Rapperswil-Jona. – Er ist einer der grossen Namen der zeitgenössischen Krimiautoren, erlangte mit den in 15 Sprachen übersetzten Geschichten um seinen schrulligen „Kommissar Kostas Charitos“ Weltruhm, wirkte als Drehbuchautor der Fernsehkrimi-Serie „Anatomie eines Verbrechens“, schrieb mehrere Theaterstücke und machte sich nicht zuletzt durch seine Übersetzungen von Goethes Faust ins Griechische einen Namen.
Seit vergangenem Jahr ist Petros Markaris Träger der Goethe-Medaille und kann auf zahlreiche weitere namhafte Auszeichnungen der Literaturwelt blicken. Allem voran aber ist er ein wunderbarer Erzähler, was sich nicht nur in seinen Büchern zeigt, sondern auch eindrücklich am vergangenen Samstag in Rapperswil-Jona zu erleben war. Hier besuchte er für einen von insgesamt nur zwei Vortragsabenden in der Schweiz das Kulturparkett von Yasar und Adriana Deger, die sich selbst damit einen Herzenswunsch erfüllen und diesen mit einer stattlichen Anzahl an Publikum teilen konnten. Dieses erlebte einen spannenden Abend voller ganz persönlicher, authentischer und sozialpolitisch kritischer Gedanken, an denen der Autor teilhaben liess.
Städte als Protagonisten
Markaris knüpfte dabei an die ihm gleichsam geliebten und mit wachen Augen beobachteten Städte an, die seine Lebensgeschichte massgeblich mitprägten: Istanbul, Athen und Wien. Denn 1937 als Sohn eines armenischen Kaufmannes und einer griechischen Mutter in Istanbul geboren, besuchte er das deutschsprachige St. Georgs-Kolleg in Istanbul und studierte später mehrere Jahre in Wien. Zwar betrieb er dieses Studium der Wirtschaftswissenschaften nicht mit dem vom Vater gewünschten Elan, sollte er doch dessen Nachfolge in seiner Importfirma antreten, doch erschloss er sich hier noch weiter die Sprache, die Kultur und den Oxident, wie er erzählte.

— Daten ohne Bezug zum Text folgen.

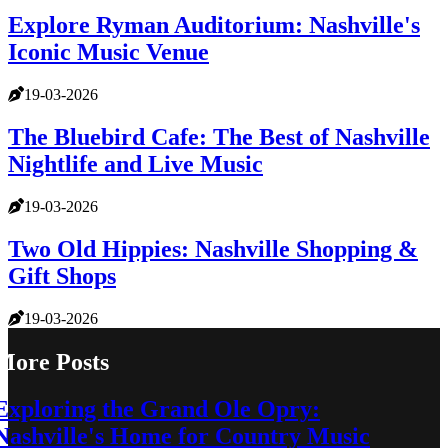
Explore Ryman Auditorium: Nashville's
Iconic Music Venue
19-03-2026
The Bluebird Cafe: The Best of Nashville
Nightlife and Live Music
19-03-2026
Two Old Hippies: Nashville Shopping &
Gift Shops
19-03-2026
More Posts
Exploring the Grand Ole Opry:
Nashville's Home for Country Music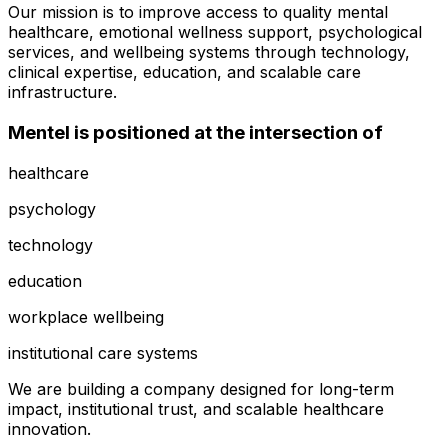
Our mission is to improve access to quality mental
healthcare, emotional wellness support, psychological
services, and wellbeing systems through technology,
clinical expertise, education, and scalable care
infrastructure.
Mentel is positioned at the intersection of
healthcare
psychology
technology
education
workplace wellbeing
institutional care systems
We are building a company designed for long-term
impact, institutional trust, and scalable healthcare
innovation.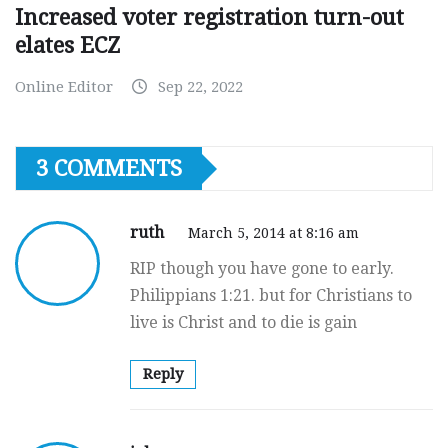
Increased voter registration turn-out
elates ECZ
Online Editor
Sep 22, 2022
3 COMMENTS
ruth
March 5, 2014 at 8:16 am
RIP though you have gone to early.
Philippians 1:21. but for Christians to
live is Christ and to die is gain
Reply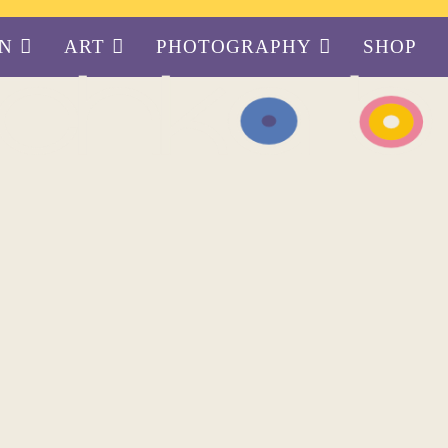
GN
ART
PHOTOGRAPHY
SHOP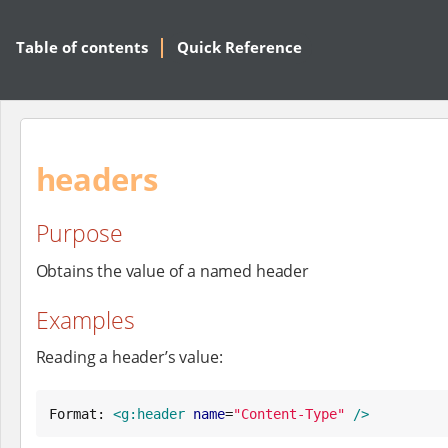
Table of contents
Quick Reference
headers
Purpose
Obtains the value of a named header
Examples
Reading a header’s value:
Format: 
<g:header
name
=
"
Content-Type
"
/>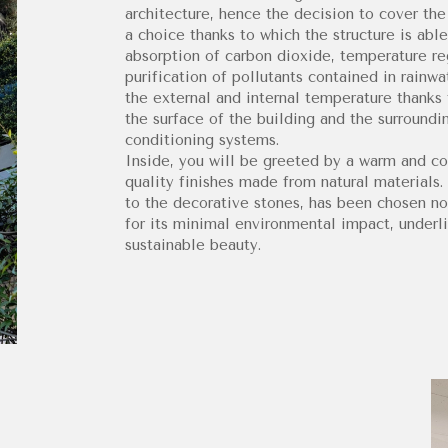
architecture, hence the decision to cover the
a choice thanks to which the structure is able
absorption of carbon dioxide, temperature regu
purification of pollutants contained in rainwa
the external and internal temperature thanks 
the surface of the building and the surroundin
conditioning systems.
Inside, you will be greeted by a warm and c
quality finishes made from natural materials.
to the decorative stones, has been chosen not
for its minimal environmental impact, underli
sustainable beauty.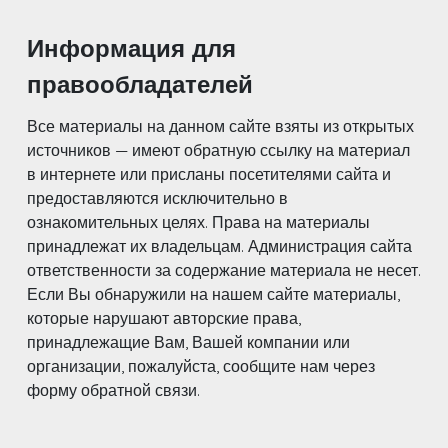
Информация для
правообладателей
Все материалы на данном сайте взяты из открытых
источников — имеют обратную ссылку на материал
в интернете или присланы посетителями сайта и
предоставляются исключительно в
ознакомительных целях. Права на материалы
принадлежат их владельцам. Администрация сайта
ответственности за содержание материала не несет.
Если Вы обнаружили на нашем сайте материалы,
которые нарушают авторские права,
принадлежащие Вам, Вашей компании или
организации, пожалуйста, сообщите нам через
форму обратной связи.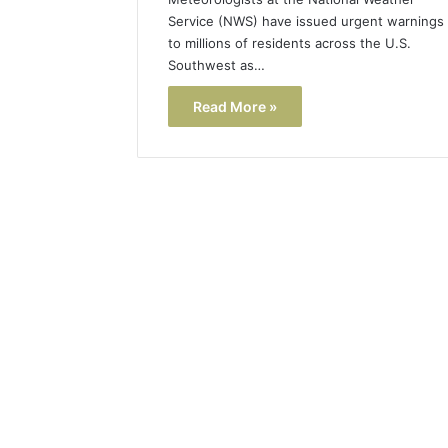
Service (NWS) have issued urgent warnings
to millions of residents across the U.S.
Southwest as…
Read More »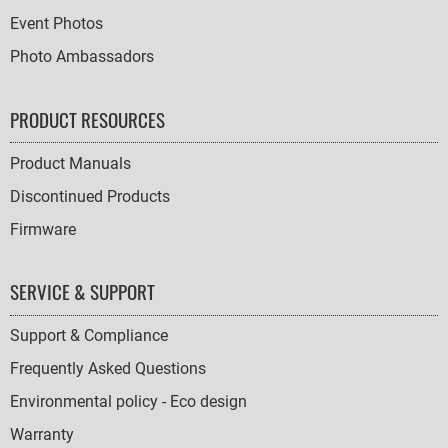
Event Photos
Photo Ambassadors
PRODUCT RESOURCES
Product Manuals
Discontinued Products
Firmware
SERVICE & SUPPORT
Support & Compliance
Frequently Asked Questions
Environmental policy - Eco design
Warranty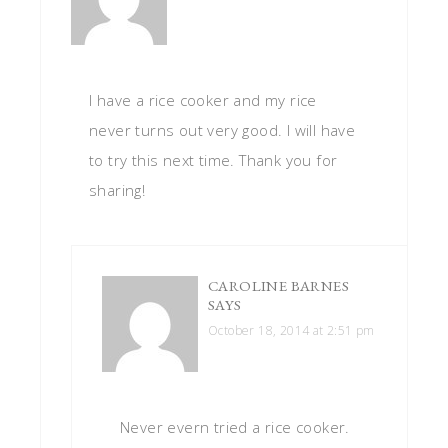
I have a rice cooker and my rice
never turns out very good. I will have
to try this next time. Thank you for
sharing!
CAROLINE BARNES
SAYS
October 18, 2014 at 2:51 pm
Never evern tried a rice cooker.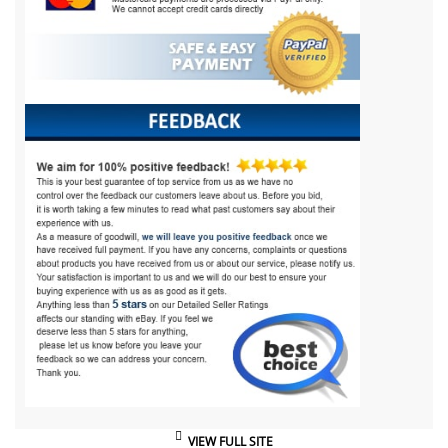
VIEW FULL SITE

Überhaupt sollte es die Vielfalt der Sprachen und Ethnien sein, die ihn schon als Kind im multinationalen Istanbul seiner Kindheit faszinierten und prägten. Zwar waren diese ersten Jahre seines Lebens vor allem durch Einsamkeit geprägt, wie er erzählte. Ein in sich gekehrter, zurückgezogener Mensch ist Markaris aber nicht. Ganz im Gegenteil – schnell wird klar, dass er die Städte und deren Menschen liebt, sie in seinem von Veränderungen geprägten Leben bis heute beobachtet, in sich aufsaugt und in seinen Romanen widerspiegelt. Denn für ihn ist eine Stadt mehr als eine Örtlichkeit, in der ein Roman spielt – sie ist ein Protagonist, der den unerlässlichen sozialkulturellen Hintergrund für die Handlung liefert. Und in diesem bewegen sich dann seine Romanfiguren, welche von realen Persönlichkeiten inspiriert sind, wie er wissen liess.
Spannend und inspirierend
In diesem Sinne waren auch nicht nur seine Erzählungen im Rahmen des Vortrages besser als es jeder Reiseführer sein könnte. Sie wirkten nahezu inspirierend, die von ihm beschriebenen kleinen Schönheiten und Geheimnisse der Städte selbst entdecken zu wollen.
Gewürzt mit humorvollen und charmanten Anekdoten, aber auch mit einem kritischen Blick auf das Leben, die Veränderungen und die Entwicklungen liess er die Zuhörerschaft an seinen Beurteilungen teilhaben. So war nicht nur der langanhaltende Applaus zum Ende seines Vortrages mehr als gerechtfertigt, auch war es nachvollziehbar, dass das Publikum umgehend herbei strömte, um selbst mit diesem interessanten Menschen und Autor zu reden. Eines jedenfalls ist sicher: Der Vortrag und die Person Markaris machten Lust auf seine Bücher. Auf die nächste Neuerscheinung aus seiner Feder aber wird man noch bis in den nächsten April warten müssen. Dann wird sein neuer Roman „Zurück auf Start“ erscheinen, wie Ruth Geiger vom Zürcher Diogenes-Verlag in Aussicht stellen konnte.